Thursday, 28 June 2007

Bye Bye TorrentSpy and ISOHunt

TorrentSpy decides to not block US visitors and chooses to filter pirated content from its search results instead, something which ISOHunt plans to do as well.

It's a sad day for those in the US who use TorrentSpy or ISOHunt, two of the world's largest public trackers sites, to find movies, music, and more to download for it seems the party's nearing an end.

TorrentSpy and ISOHunt plan to use a hash-based system called FileRights to automatically filter BitTorrent trackers that link to pirated content from its search results to help satisfy a suit brought against them by the MPAA for the illegal facilitation of copyrighted material.
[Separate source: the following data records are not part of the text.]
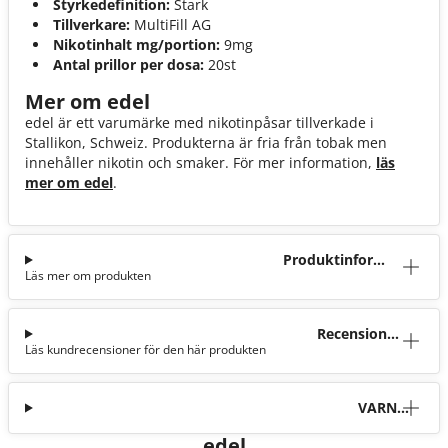
Styrkedefinition:
Stark
Tillverkare:
MultiFill AG
Nikotinhalt mg/portion:
9mg
Antal prillor per dosa:
20st
Mer om edel
edel är ett varumärke med nikotinpåsar tillverkade i
Stallikon, Schweiz. Produkterna är fria från tobak men
innehåller nikotin och smaker. För mer information,
läs
mer om edel
.
Produktinforma
Läs mer om produkten
tion
Recensioner
Läs kundrecensioner för den här produkten
(2)
VARNI
NG
edel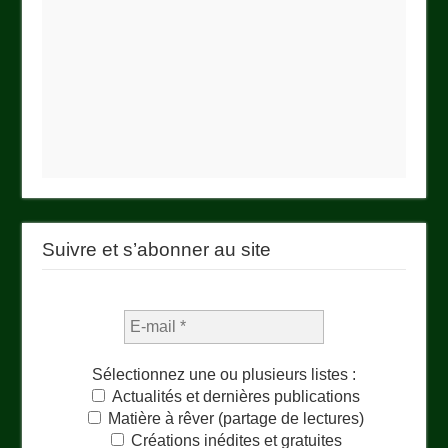
Suivre et s’abonner au site
Sélectionnez une ou plusieurs listes :
Actualités et dernières publications
Matière à rêver (partage de lectures)
Créations inédites et gratuites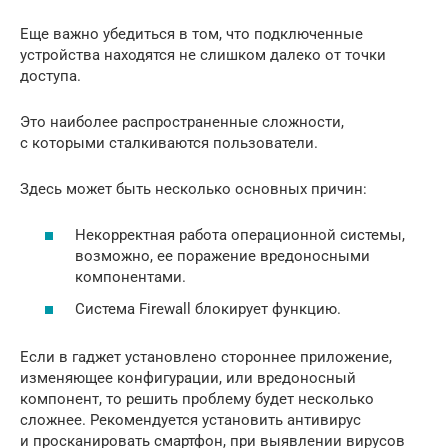
Еще важно убедиться в том, что подключенные
устройства находятся не слишком далеко от точки
доступа.
Это наиболее распространенные сложности,
с которыми сталкиваются пользователи.
Здесь может быть несколько основных причин:
Некорректная работа операционной системы,
возможно, ее поражение вредоносными
компонентами.
Система Firewall блокирует функцию.
Если в гаджет установлено стороннее приложение,
изменяющее конфигурации, или вредоносный
компонент, то решить проблему будет несколько
сложнее. Рекомендуется установить антивирус
и просканировать смартфон, при выявлении вирусов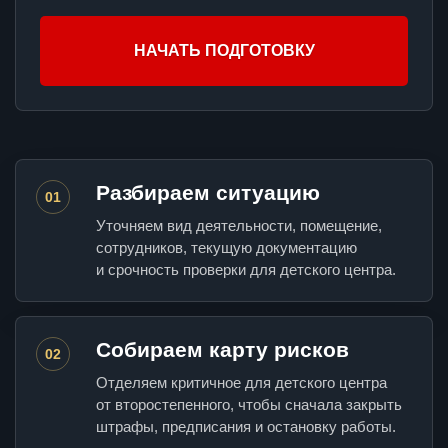
НАЧАТЬ ПОДГОТОВКУ
Разбираем ситуацию
01
Уточняем вид деятельности, помещение,
сотрудников, текущую документацию
и срочность проверки для детского центра.
Собираем карту рисков
02
Отделяем критичное для детского центра
от второстепенного, чтобы сначала закрыть
штрафы, предписания и остановку работы.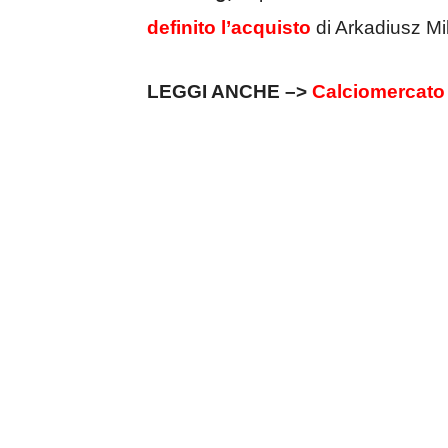
definito l’acquisto
di Arkadiusz Mil
LEGGI ANCHE –>
Calciomercato 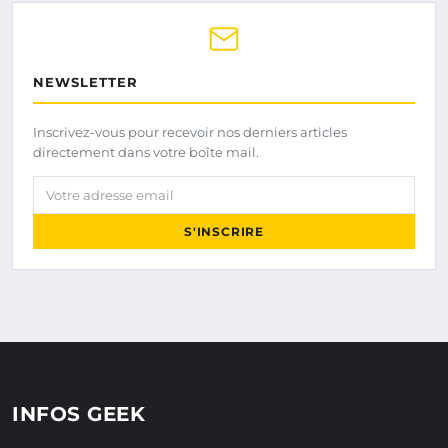
NEWSLETTER
Inscrivez-vous pour recevoir nos derniers articles
directement dans votre boîte mail.
Votre adresse email
S'INSCRIRE
INFOS GEEK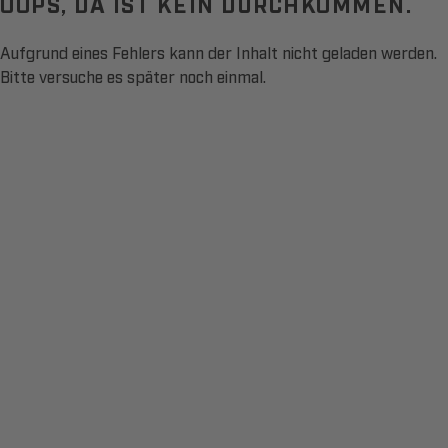
OOPS, DA IST KEIN DURCHKOMMEN.
Aufgrund eines Fehlers kann der Inhalt nicht geladen werden.
Bitte versuche es später noch einmal.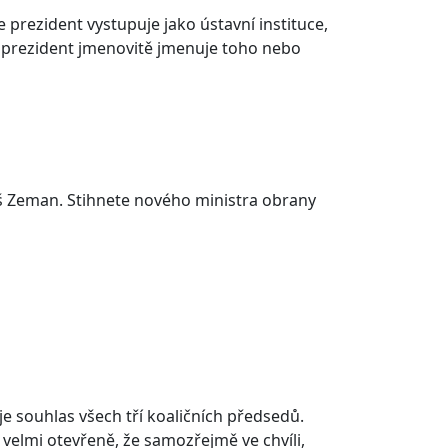
e prezident vystupuje jako ústavní instituce,
ní prezident jmenovitě jmenuje toho nebo
loš Zeman. Stihnete nového ministra obrany
je souhlas všech tří koaličních předsedů.
velmi otevřeně, že samozřejmě ve chvíli,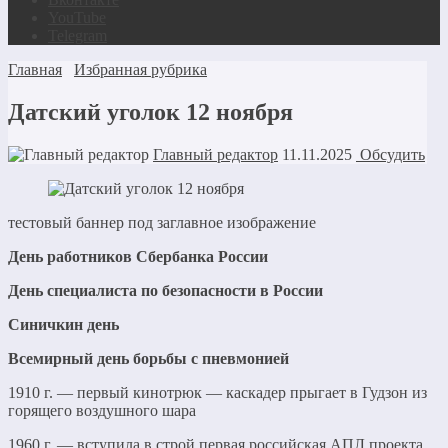
YouTube
Telegram
Главная
Избранная рубрика
Датский уголок 12 ноября
Главный редактор
11.11.2025
Обсудить
тестовый баннер под заглавное изображение
День работников Сбербанка России
День специалиста по безопасности в России
Синичкин день
Всемирный день борьбы с пневмонией
1910 г. — первый кинотрюк — каскадер прыгает в Гудзон из
горящего воздушного шара
1960 г. — вступила в строй первая российская АПЛ проекта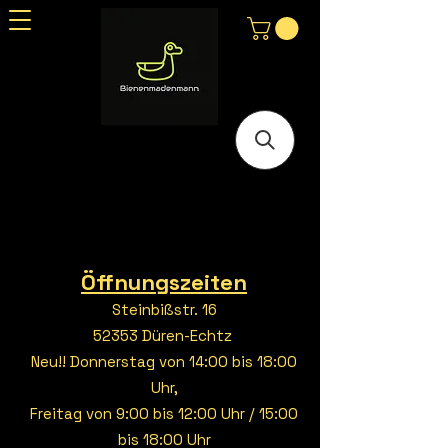
Öffnungszeiten
Steinbißstr. 16
52353 Düren-Echtz
Neu!! Donnerstag von 14:00 bis 18:00
Uhr,
Freitag von 9:00 bis 12:00 Uhr / 15:00
bis 18:00 Uhr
FileRights will use file hashes provided by individual copyright owners of their content that will detect and remove any torrent trackers that link to unauthorized copies. Copyright owners sign up for an account with the system and then enter the hash values of their content into the system database. FileRights will then automatically remove any links to this content.

The site says it works as follows:
FileRights.com maintains a large database of copyrighted works managed by the content holders themselves. This database forms a master list of copyrighted materials that should be removed from BitTorrent sites. When a content holder uploads information about the works they have found on a bittorrent site FileRights then distributes this information to our website subscribers so that work can be removed (filtered) from their search results. The entire process is automated to minimize the effort required by both the content holder and website operator.